At the same time, there have also many fortuitous conditions, for example, the fact that the Hombu Dojo escaped destruction during the war. I would also mention the efforts of those who worked to have the Aikido Hombu Dojo legally recognized as a non-profit foundation (zaidan hojin) even before the war. It was first recognized as such in 1940, as the Zaidan Hojin Kobukai, and based on that was later recognized by the Ministry of Education as the Zaidan Hojin Aikikai (Aikikai Foundation) in 1947.
So aikido exists today through a combination of all of these factors: its creation by the founder, my father’s efforts as doshu, the survival of the dojo during the war, the establishment of aikido as a non-profit foundation, as well as the support the founder received from his parents, wife, and many others.
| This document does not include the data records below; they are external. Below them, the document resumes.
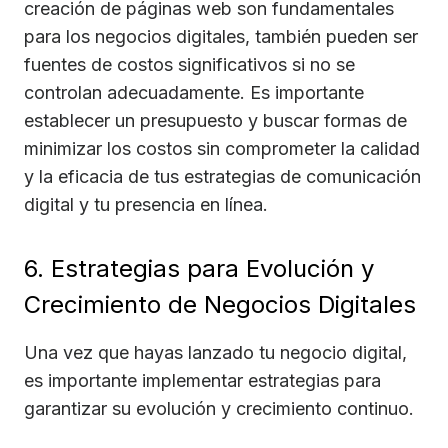
creación de páginas web son fundamentales
para los negocios digitales, también pueden ser
fuentes de costos significativos si no se
controlan adecuadamente. Es importante
establecer un presupuesto y buscar formas de
minimizar los costos sin comprometer la calidad
y la eficacia de tus estrategias de comunicación
digital y tu presencia en línea.
6. Estrategias para Evolución y
Crecimiento de Negocios Digitales
Una vez que hayas lanzado tu negocio digital,
es importante implementar estrategias para
garantizar su evolución y crecimiento continuo.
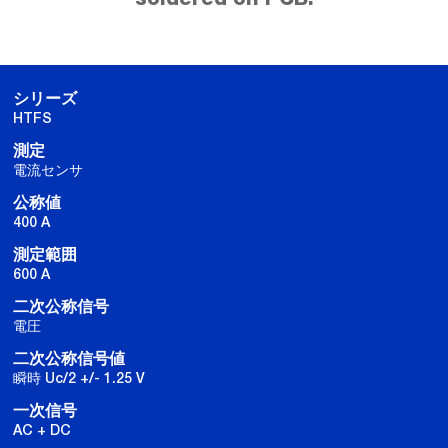
シリーズ
HTFS
測定
電流センサ
公称値
400 A
測定範囲
600 A
二次公称信号
電圧
二次公称信号値
瞬時 Uc/2 +/- 1.25 V
一次信号
AC + DC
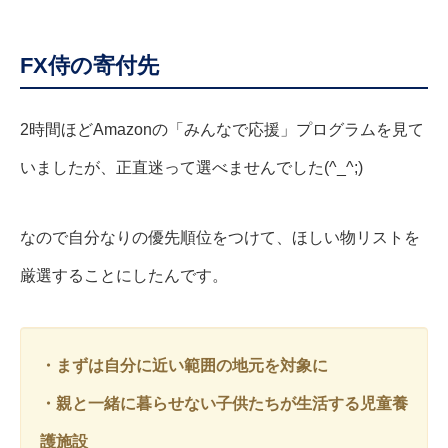
FX侍の寄付先
2時間ほどAmazonの「みんなで応援」プログラムを見て
いましたが、正直迷って選べませんでした(^_^;)
なので自分なりの優先順位をつけて、ほしい物リストを
厳選することにしたんです。
・まずは自分に近い範囲の地元を対象に
・親と一緒に暮らせない子供たちが生活する児童養
護施設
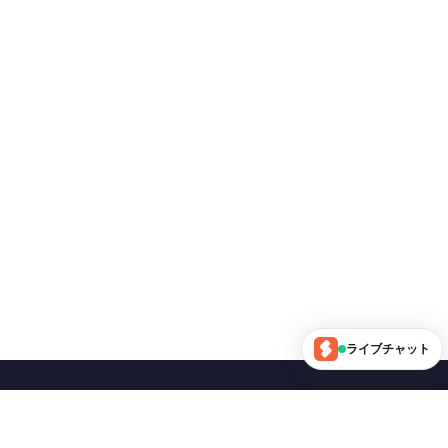
ライブチャット
フォローする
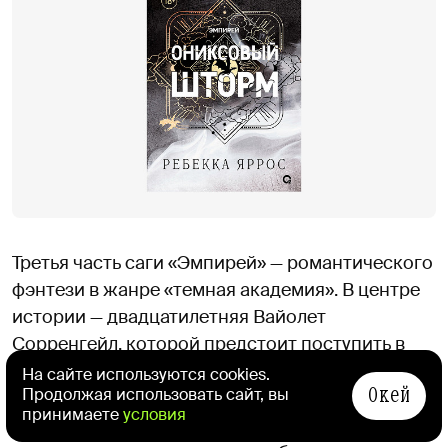
Третья часть саги «Эмпирей» — романтического
фэнтези в жанре «темная академия». В центре
истории — двадцатилетняя Вайолет
Сорренгейл, которой предстоит поступить в
элитную военную академию «Басгиат», чтобы
На сайте используются cookies.
Окей
Продолжая использовать сайт, вы
стать всадницей дракона. После событий
принимаете
условия
«Четвертого крыла» и «Железного пламени»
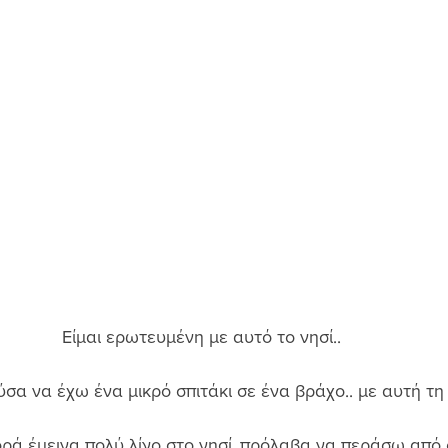
Είμαι ερωτευμένη με αυτό το νησί.. 
α να έχω ένα μικρό σπιτάκι σε ένα βράχο.. με αυτή τη 
ορά έμεινα πολύ λίγο στο νησί..πρόλαβα να περάσω από 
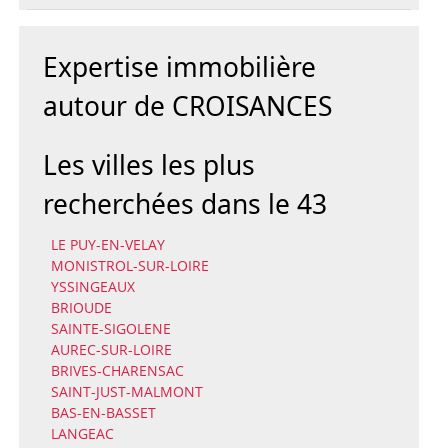
Expertise immobilière
autour de CROISANCES
Les villes les plus
recherchées dans le 43
LE PUY-EN-VELAY
MONISTROL-SUR-LOIRE
YSSINGEAUX
BRIOUDE
SAINTE-SIGOLENE
AUREC-SUR-LOIRE
BRIVES-CHARENSAC
SAINT-JUST-MALMONT
BAS-EN-BASSET
LANGEAC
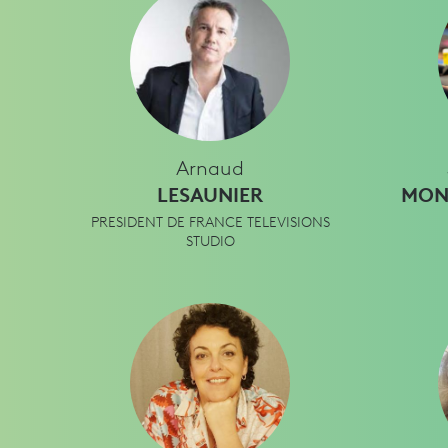
Arnaud
LESAUNIER
MON 
PRESIDENT DE FRANCE TELEVISIONS
STUDIO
I’ve heard stories of the desperate efforts your father Kisshomaru made to save the dojo from the fires that engulfed much of Tokyo during the war.
I think only about five other buildings in this area managed to survive.
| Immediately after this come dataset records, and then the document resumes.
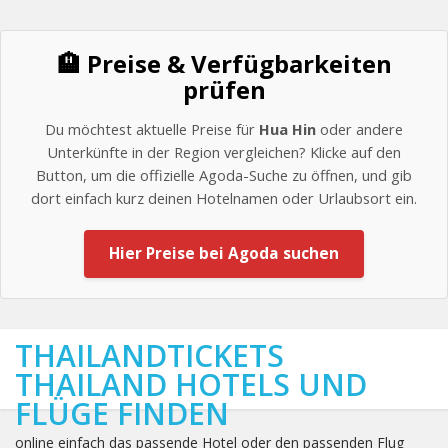
🏨 Preise & Verfügbarkeiten
prüfen
Du möchtest aktuelle Preise für
Hua Hin
oder andere
Unterkünfte in der Region vergleichen? Klicke auf den
Button, um die offizielle Agoda-Suche zu öffnen, und gib
dort einfach kurz deinen Hotelnamen oder Urlaubsort ein.
Hier Preise bei Agoda suchen
THAILANDTICKETS
THAILAND HOTELS UND
FLÜGE FINDEN
online einfach das passende Hotel oder den passenden Flug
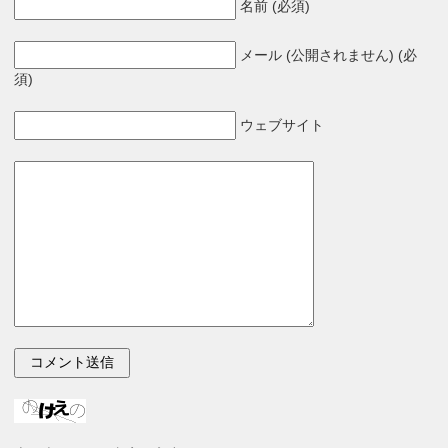
名前 (必須)
メール (公開されません) (必
須)
ウェブサイト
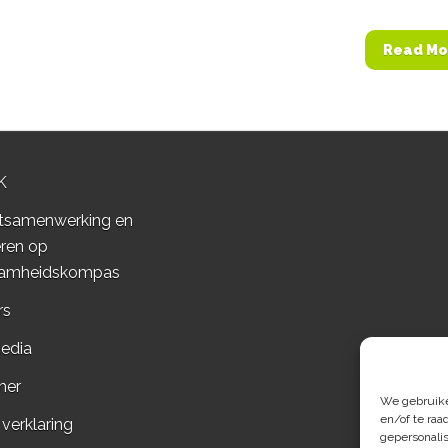
Read Mo
K
tsamenwerking en
ren op
amheidskompas
rs
edia
mer
We gebruiken
en/of te raa
 verklaring
gepersonali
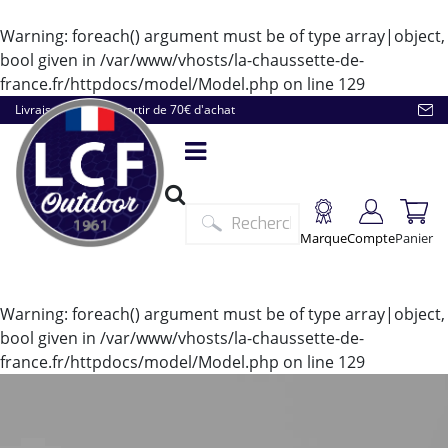
Warning
: foreach() argument must be of type array|object,
bool given in
/var/www/vhosts/la-chaussette-de-
france.fr/httpdocs/model/Model.php
on line
129
Livraison offerte à partir de 70€ d'achat
Marque
Compte
Panier
Warning
: foreach() argument must be of type array|object,
bool given in
/var/www/vhosts/la-chaussette-de-
france.fr/httpdocs/model/Model.php
on line
129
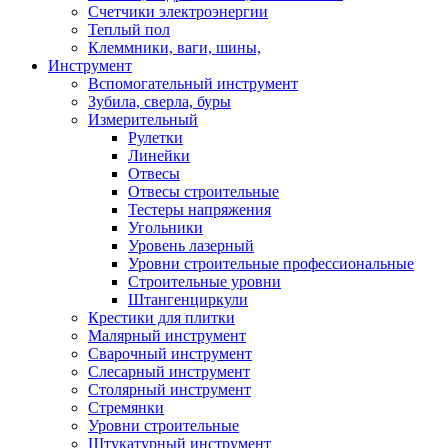
Счетчики электроэнергии
Теплый пол
Клеммники, ваги, шины,
Инструмент
Вспомогательный инструмент
Зубила, сверла, буры
Измерительный
Рулетки
Линейки
Отвесы
Отвесы строительные
Тестеры напряжения
Угольники
Уровень лазерный
Уровни строительные профессиональные
Строительные уровни
Штангенциркули
Крестики для плитки
Малярный инструмент
Сварочный инструмент
Слесарный инструмент
Столярный инструмент
Стремянки
Уровни строительные
Штукатурный инструмент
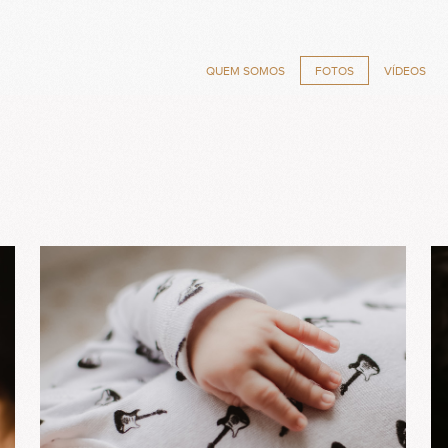
QUEM SOMOS
FOTOS
VÍDEOS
Even the building right next door was burning, so they formed a bucket brigade in a frantic effort to keep the flames from consuming the dojo as well. Everything would have had to have been started from square one again if the dojo had been destroyed then, so it is quite significant for the development of aikido that it was spared.
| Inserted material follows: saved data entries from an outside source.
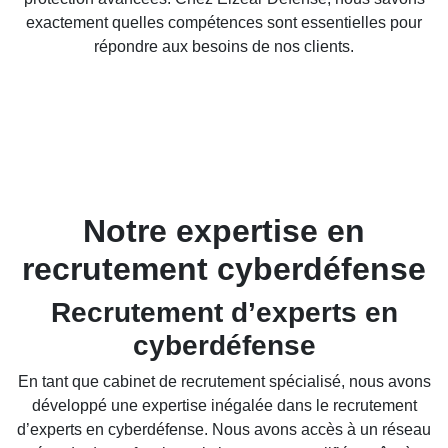
exactement quelles compétences sont essentielles pour
répondre aux besoins de nos clients.
Notre expertise en
recrutement cyberdéfense
Recrutement d’experts en
cyberdéfense
En tant que cabinet de recrutement spécialisé, nous avons
développé une expertise inégalée dans le recrutement
d’experts en cyberdéfense. Nous avons accès à un réseau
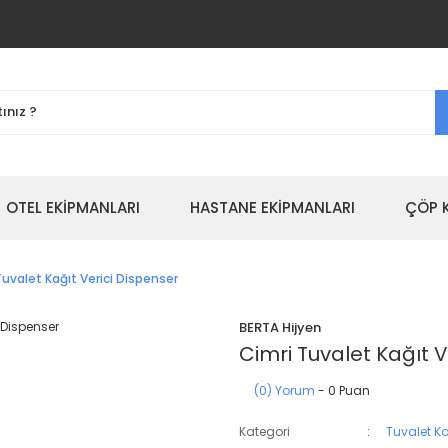
OTEL EKİPMANLARI
HASTANE EKİPMANLARI
ÇÖP 
Tuvalet Kağıt Verici Dispenser
BERTA Hijyen
Cimri Tuvalet Kağıt V
(0) Yorum
- 0 Puan
Kategori
Tuvalet Ka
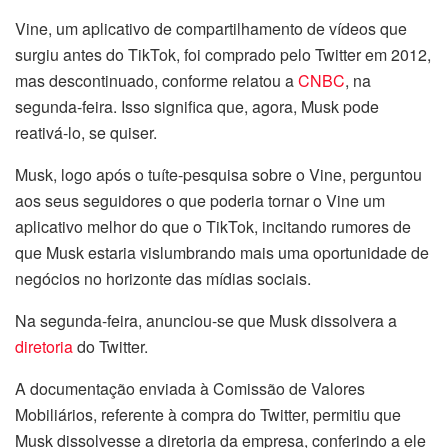
Vine, um aplicativo de compartilhamento de vídeos que
surgiu antes do TikTok, foi comprado pelo Twitter em 2012,
mas descontinuado, conforme relatou a
CNBC
, na
segunda-feira. Isso significa que, agora, Musk pode
reativá-lo, se quiser.
Musk, logo após o tuíte-pesquisa sobre o Vine, perguntou
aos seus seguidores o que poderia tornar o Vine um
aplicativo melhor do que o TikTok, incitando rumores de
que Musk estaria vislumbrando mais uma oportunidade de
negócios no horizonte das mídias sociais.
Na segunda-feira, anunciou-se que Musk dissolvera a
diretoria
do Twitter.
A documentação enviada à Comissão de Valores
Mobiliários, referente à compra do Twitter, permitiu que
Musk dissolvesse a diretoria da empresa, conferindo a ele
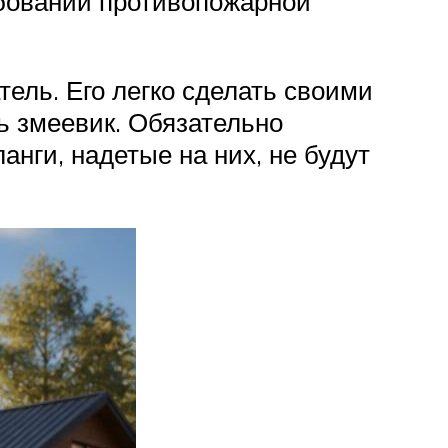
бований противопожарной
ель. Его легко сделать своими
ь змеевик. Обязательно
нги, надетые на них, не будут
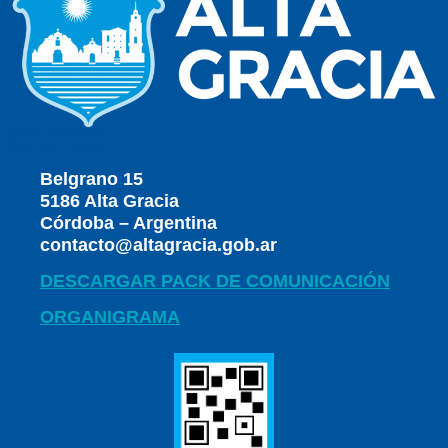
3547541796
Belgrano 15
5186 Alta Gracia
Córdoba – Argentina
contacto@altagracia.gob.ar
DESCARGAR PACK DE COMUNICACIÓN
ORGANIGRAMA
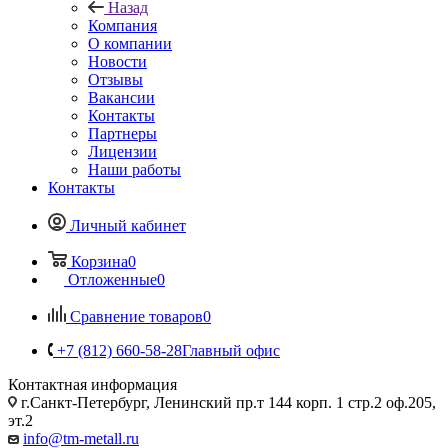
Назад
Компания
О компании
Новости
Отзывы
Вакансии
Контакты
Партнеры
Лицензии
Наши работы
Контакты
Личный кабинет
Корзина
0
Отложенные
0
Сравнение товаров
0
+7 (812) 660-58-28
Главный офис
Контактная информация
г.Санкт-Петербург, Ленинский пр.т 144 корп. 1 стр.2 оф.205,
эт.2
info@tm-metall.ru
Yes, I think so. I remember when I was small, there was not yet much activity at the Hombu Dojo. For a time my father was actually in Iwama instead. He married there, and starting around 1949, he worked for about seven years at a company called Osaka Shoji. He had no other choice. Even if you have a dojo, you can’t make a living if nobody is coming to train, which was largely the case after the war.
So, he took a job as an ordinary company employee during the day and taught only in the mornings and evenings. As things gradually began to stabilize, he was eventually influenced by various people to leave the company and take up aikido full time. I think it was deemed most proper for the son of the founder to assume a position of leadership, especially since it would help stimulate membership growth.